Throughout this past summer, one of the 10 most-viewed items on Miller-McCune.com has been a short story posted on April 1st titled "Baseball's Best Teams Are...." It contained mathematician Bruce Bukiet's predictions for the 2008 Major League Baseball season.
In 2000, the math professor at the New Jersey Institute of Technology created and copyrighted a mathematical model to compute the probability of any one team defeating any other team. He notes on his Web site that his system "beat the odds" for five of the past seven years.
So how did his system perform for 2008? Well, it was closer to an infield single than a grand slam.
"This year I did worse than usual," said Bukiet, whose passion for numbers and baseball is evident as he describes what happened. "But I went back and looked at how many games Sports Illustrated was off, and it was similar to mine. They're the experts, and I figure if I come close to the experts, it's not so bad."

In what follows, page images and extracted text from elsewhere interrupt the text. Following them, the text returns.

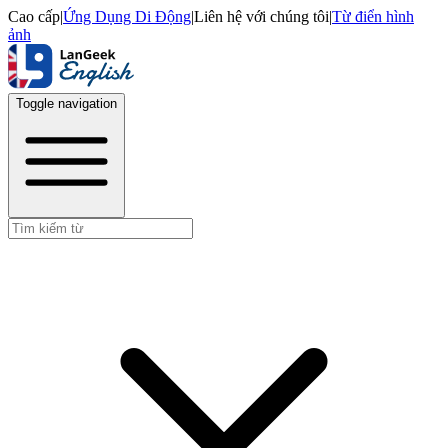
Cao cấp
|
Ứng Dụng Di Động
|
Liên hệ với chúng tôi
|
Từ điển hình
ảnh
Toggle navigation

Of the six divisions (three in each league), Bukiet predicted only one correctly: the American League West. His models showed the Angels running away with the division, which they did. Indeed, they did even better than he predicted, winning 100 games instead of the anticipated 92.
In the AL East, Bukiet predicted a tie between the Red Sox and the Yankees, who would have 98 wins apiece. In fact, the Tampa Bay Rays — who, in fairness, surprised almost everyone — took the division with 97 wins. Boston came in second with 95 wins and became the wild-card team, but the Yankees won only 89 games, coming in a very disappointing third and missing the playoffs.
Bukiet's projections were way off in the AL Central, which he predicted the Tigers would easily win. Instead, the Detroit team came in last, with 74 victories rather than the projected 96. The White Sox, which he predicted would come in third, ended up on top, with 89 wins (10 more than projected).
In the National League, Bukiet predicted the Mets winning the East (it was the Phillies) and the Rockies the West (the Dodgers ended up on top of that mediocre division). In the Central Division, Bukiet saw a close race. In fact, the Cubs made it look easy, winning 97 games (he predicted 83). The Milwaukee Brewers, his projected winners, ended up in second place and became the wild-card team.
Besides, he did come out ahead on a more important statistic.
"During the season, each day, based on the betting payoffs you can find online, I put on my Web site whether or not you should bet on a team in a given game," he said. "I'm up this year by a tiny bit.
"During the season, there were just under 400 games I thought you should wager on, out of 2,400 — roughly one out of every six games. It looks like this'll be the sixth out of eight years that you will have made money if you followed my recommendations. You wouldn't have made a lot, but it's a neat way to show that, using math, you can beat the bookies' spread." (Ed. — Not that we're encouraging illegal wagering, mind you. It's all about solutions around here.)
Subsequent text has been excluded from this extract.